Selasa, 01 November 2011

HISTORY OF SINT JOSEPH JUNIOR HIGH SCHOOL

Kota Lahat adalah sebuah kota kecil terletak di tengah-tengah daerah Sumatera Selatan. Pada masa penjajahan belanda, kota ini merupakan pusat perbengkelan PT Kereta Api Indonesia yang dulu disebut Jawatan Kereta Api, dimana orang-orang yang berkarya di situ merupakan “bedhol deso” dari tanah Purworejo. karenanya suasana jawa lebih hidup pada waktu itu. Di sisi lain sungai Lematang, salah satu sungai besar dan sangat luas, berkelok-kelok menyusuri sepanjang kota Lahat dan dibelah oleh jembatan gantung yang sangat panjang, membentang di sebelah pinggiran barat kota. Dari situ nampaklah Gunung Serelo, yang sosoknya  menyerupai telunjuk jari menjulang tinggi di langit, dengan dilatarbelakangi Bukit Barisan yang berderetan, merupakan keindahan alam khas Lahat yang mempesonakan.
Sejak bulan September 1933, seorang Misionaris asli Belanda pastor Hogeboom SCJ menetap di Lahat, dan membuka HGS. Ordo SCJ sudah berulang meminta agar suster-suster Ordes de Bogen menyanggupi bantuannya untuk berkarya di Lahat.
Pada tanggal 21 Mei  1936 bertolaklah lima suster CB dari Maastricht negeri Belanda. Dua diantaranya akan berkarya di Sumatera Selatan. Empat orang suster bertolak dari Tanjung Priok menuju Tanjung Karang terus langsung naik kereta api menuju Lahat. Tanggal 3 Juli 1936, mereka tiba di Lahat. Pada bulan Juli itu juga para suster misionaris telah mulai berkarya menangani sebuah HGS yang ada.
Untuk sementara waktu, rumah sekolah masih merupakan rumah sewaan, karena belum mempunyai gedung sendiri. Bahwa dengan HGS saja misi belum bisa mencapai banyak. Maka Muder Laurensia mengajukan gagasan membuka sekolah MULO (setingkat SMP) di Lahat. MULO dimaksudkan untuk menampung para lulusan HGS dari Bengkulu dan Lahat.
MULO dibuka dan diresmikan pada tangga 1 Agustus 1938. Pada waktu MULO ini dibuka sudah ada 40 orang murid. Mereka datang dari daerah sekitar Lahat dan Bengkulu. Perintis sekolah MULO adalah Sr.Laurentia de Sain, Sr. Chatarina Liedmeier dan Sr.
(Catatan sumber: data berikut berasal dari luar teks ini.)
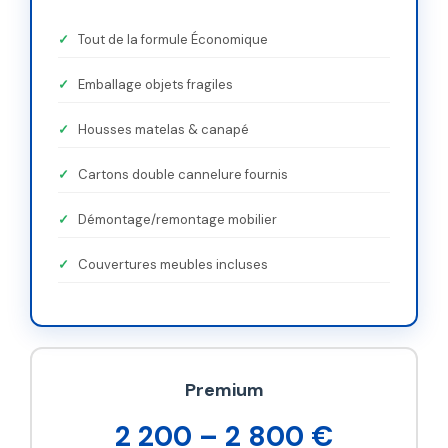
Tout de la formule Économique
Emballage objets fragiles
Housses matelas & canapé
Cartons double cannelure fournis
Démontage/remontage mobilier
Couvertures meubles incluses
Premium
2 200 – 2 800 €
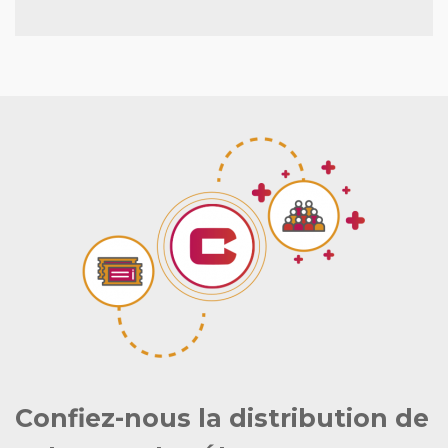
Confiez-nous la distribution de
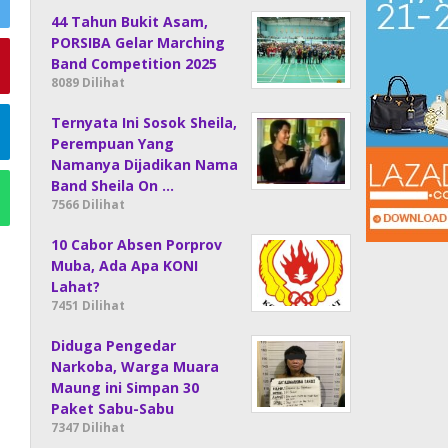
44 Tahun Bukit Asam,
PORSIBA Gelar Marching
Band Competition 2025
8089 Dilihat
Ternyata Ini Sosok Sheila,
Perempuan Yang
Namanya Dijadikan Nama
Band Sheila On …
7566 Dilihat
10 Cabor Absen Porprov
Muba, Ada Apa KONI
Lahat?
7451 Dilihat
Diduga Pengedar
Narkoba, Warga Muara
Maung ini Simpan 30
Paket Sabu-Sabu
7347 Dilihat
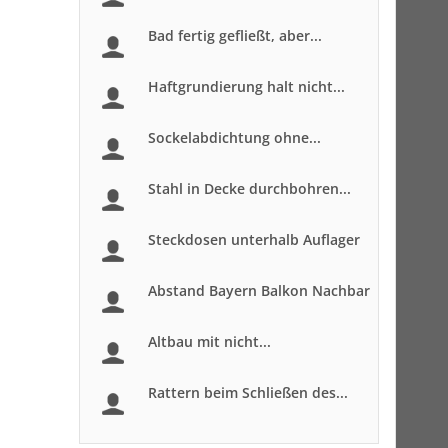
Bad fertig gefließt, aber...
Haftgrundierung halt nicht...
Sockelabdichtung ohne...
Stahl in Decke durchbohren...
Steckdosen unterhalb Auflager
Abstand Bayern Balkon Nachbar
Altbau mit nicht...
Rattern beim Schließen des...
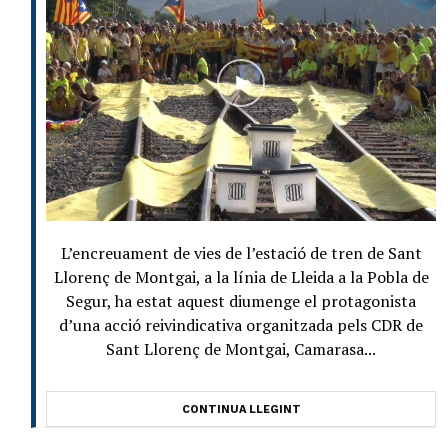
L’encreuament de vies de l’estació de tren de Sant
Llorenç de Montgai, a la línia de Lleida a la Pobla de
Segur, ha estat aquest diumenge el protagonista
d’una acció reivindicativa organitzada pels CDR de
Sant Llorenç de Montgai, Camarasa...
CONTINUA LLEGINT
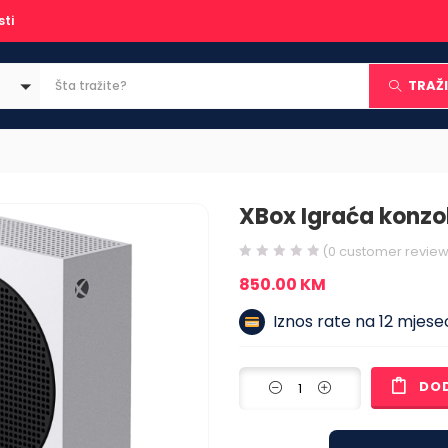
sti
TRAŽI
XBox Igraća konzol
(
0
customer review
850.00
KM
Iznos rate na 12 mjesec
DO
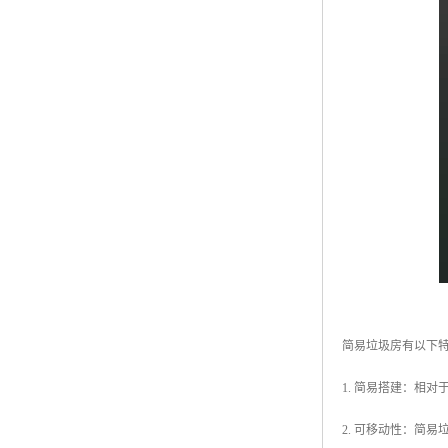
简易垃圾房有以下
1. 简易搭建：相
2. 可移动性：简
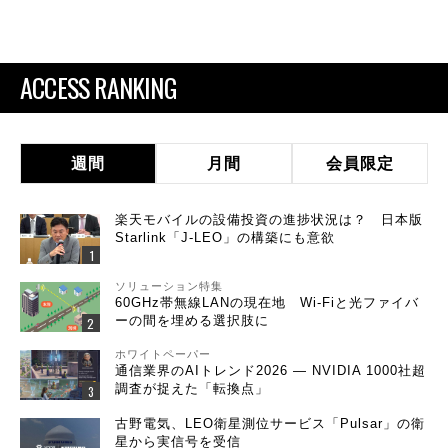
ACCESS RANKING
週間
月間
会員限定
楽天モバイルの設備投資の進捗状況は？ 日本版
Starlink「J-LEO」の構築にも意欲
ソリューション特集
60GHz帯無線LANの現在地 Wi-Fiと光ファイバ
ーの間を埋める選択肢に
ホワイトペーパー
通信業界のAIトレンド2026 ― NVIDIA 1000社超
調査が捉えた「転換点」
古野電気、LEO衛星測位サービス「Pulsar」の衛
星から実信号を受信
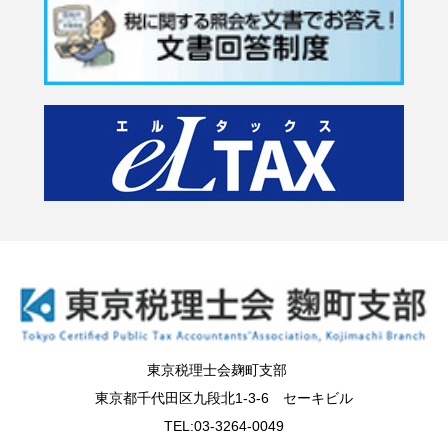
東京税理士会麹町支部
東京都千代田区九段北1-3-6 セーキビル
TEL:03-3264-0049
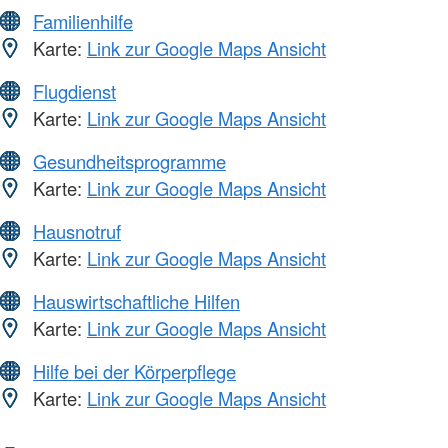
Familienhilfe
Karte:
Link zur Google Maps Ansicht
Flugdienst
Karte:
Link zur Google Maps Ansicht
Gesundheitsprogramme
Karte:
Link zur Google Maps Ansicht
Hausnotruf
Karte:
Link zur Google Maps Ansicht
Hauswirtschaftliche Hilfen
Karte:
Link zur Google Maps Ansicht
Hilfe bei der Körperpflege
Karte:
Link zur Google Maps Ansicht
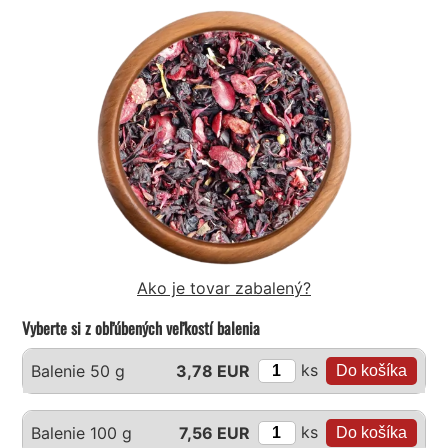
Ako je tovar zabalený?
Vyberte si z obľúbených veľkostí balenia
ks
Balenie 50 g
3,78 EUR
ks
Balenie 100 g
7,56 EUR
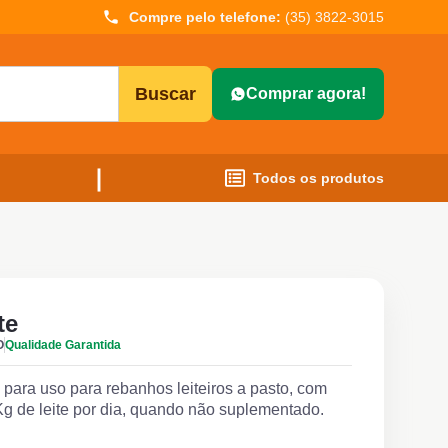
Compre pelo telefone:
(35) 3822-3015
Buscar
Comprar agora!
Todos os produtos
te
O
Qualidade Garantida
para uso para rebanhos leiteiros a pasto, com
g de leite por dia, quando não suplementado.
Olga Polis.
Sekolah ini berjalan dengan baik sampai pecah Perang Pasifik. Dalam masa pendudukan Jepang sekolah ini terpaksa ditutup karena Ssuster-suster harus masuk kamp tahanan. Pada tahun 1948, Pimpinan Umum Tarekat, Muder Emmanuel, datang ke Indonesia dan beliau meninjau Sumatera bersama Muder Laurentia untuk merencanakan pembukaan kembali sekolah milik Tarekat di Sumatera Selatan. Dalam satu tahun kompleks Santo Yosef telah selesai dibangun kembali. Karya pendidikan yang semula berbentuk HGS dibuka kembali dan menjadi SD dan SMP.
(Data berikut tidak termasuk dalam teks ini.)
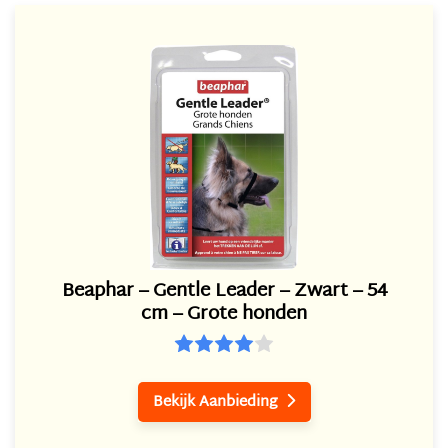
Beaphar – Gentle Leader – Zwart – 54
cm – Grote honden
Bekijk Aanbieding

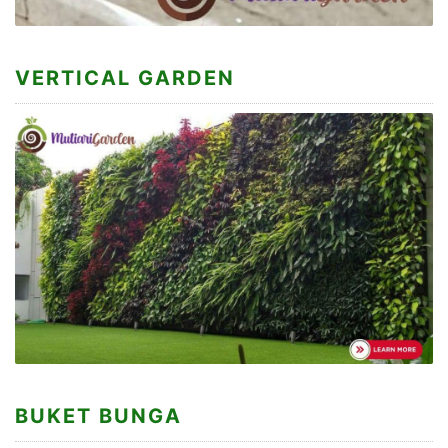
VERTICAL GARDEN
BUKET BUNGA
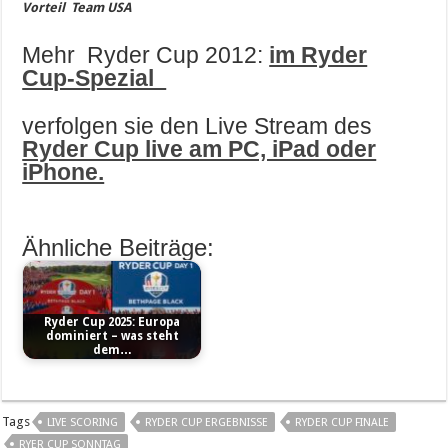
Vorteil Team USA
Mehr Ryder Cup 2012:
im Ryder
Cup-Spezial
verfolgen sie den Live Stream des
Ryder Cup live am PC, iPad oder
iPhone.
Ähnliche Beiträge:
Ryder Cup 2025: Europa
dominiert – was steht
dem…
Tags
LIVE SCORING
RYDER CUP ERGEBNISSE
RYDER CUP FINALE
RYER CUP SONNTAG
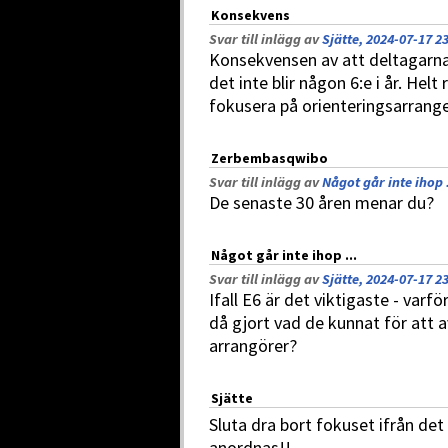
Konsekvens
Svar till inlägg av
Sjätte, 2024-07-17 2
Konsekvensen av att deltagarna i
det inte blir någon 6:e i år. Helt
fokusera på orienteringsarran
Zerbembasqwibo
Svar till inlägg av
Något går inte ihop .
De senaste 30 åren menar du?
Något går inte ihop ...
Svar till inlägg av
Sjätte, 2024-07-17 2
Ifall E6 är det viktigaste - var
då gjort vad de kunnat för att a
arrangörer?
Sjätte
Sluta dra bort fokuset ifrån det
anordnas!!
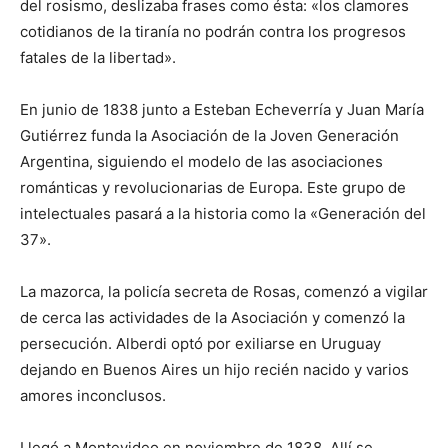
del rosismo, deslizaba frases como ésta: «los clamores
cotidianos de la tiranía no podrán contra los progresos
fatales de la libertad».
En junio de 1838 junto a Esteban Echeverría y Juan María
Gutiérrez funda la Asociación de la Joven Generación
Argentina, siguiendo el modelo de las asociaciones
románticas y revolucionarias de Europa. Este grupo de
intelectuales pasará a la historia como la «Generación del
37».
La mazorca, la policía secreta de Rosas, comenzó a vigilar
de cerca las actividades de la Asociación y comenzó la
persecución. Alberdi optó por exiliarse en Uruguay
dejando en Buenos Aires un hijo recién nacido y varios
amores inconclusos.
Llegó a Montevideo en noviembre de 1838. Allí se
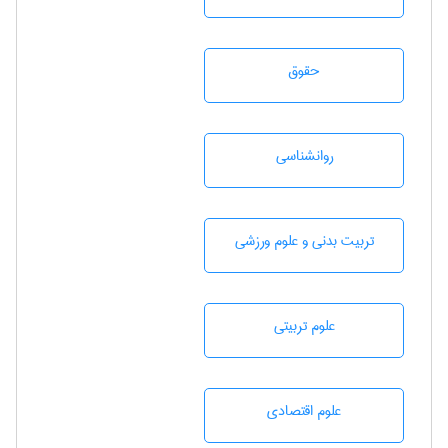
حقوق
روانشناسی
تربيت بدنی و علوم ورزشی
علوم تربيتی
علوم اقتصادی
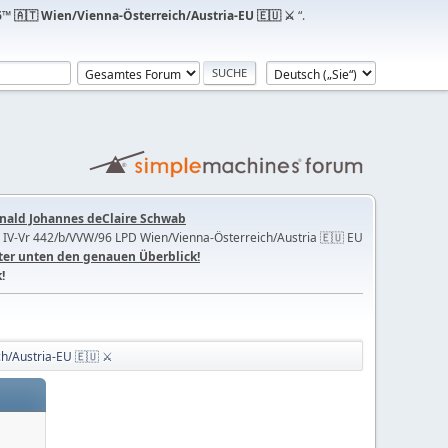
™ 🇦🇹 Wien/Vienna-Österreich/Austria-EU 🇪🇺 ⚔
“.
nald Johannes deClaire Schwab
 IV-Vr 442/b/VVW/96 LPD Wien/Vienna-Österreich/Austria 🇪🇺 EU
ter unten den genauen Überblick!
!
ch/Austria-EU 🇪🇺 ⚔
Dari tahun ke tahun jumlah siswa semakin bertambah, sehingga ruang belajar dirasa kurang, Maka tahun tujuh puluhan dibangunlah empat ruang belajar. Pada tanggal tgl 26 Desember 1982 seiring dengan perubahan kebijakan pemerintah menyangkut penyelenggaraan pendidikan, dibentuklah Yayasan Carolus Borromeus yang mewadahi seluruh lembaga pendidikan yang bernaung dalam pelindung Santo Yosef. yaitu TK-SD-SMP dan SMA Santo Yosef dengan kepala Yayasannya Suster Surani CB. Pada tahun 2003 bersamaan dengan perubahan kebijakan tentang yayasan, maka yayasan Carolus Borromeus dimerger dengan yayasan Tarakanita yang nota bene keduanya dikelola oleh para suster Cinta Kasih Borromeus ( CB)
Hingga kini dalam usia yang ke 71 Th ( tahun 2009), banyak hal terlh berubah dengan cepat. Perubahan dalam dunia pendidikan memaksa sekolah Santo Yosef untuk berbenah diri, meski demikian tetap mengedepankan nilai-nilai pembentukan pribadi utuh dan berbela rasa dalam bingkai hidup relegi yang mendalam.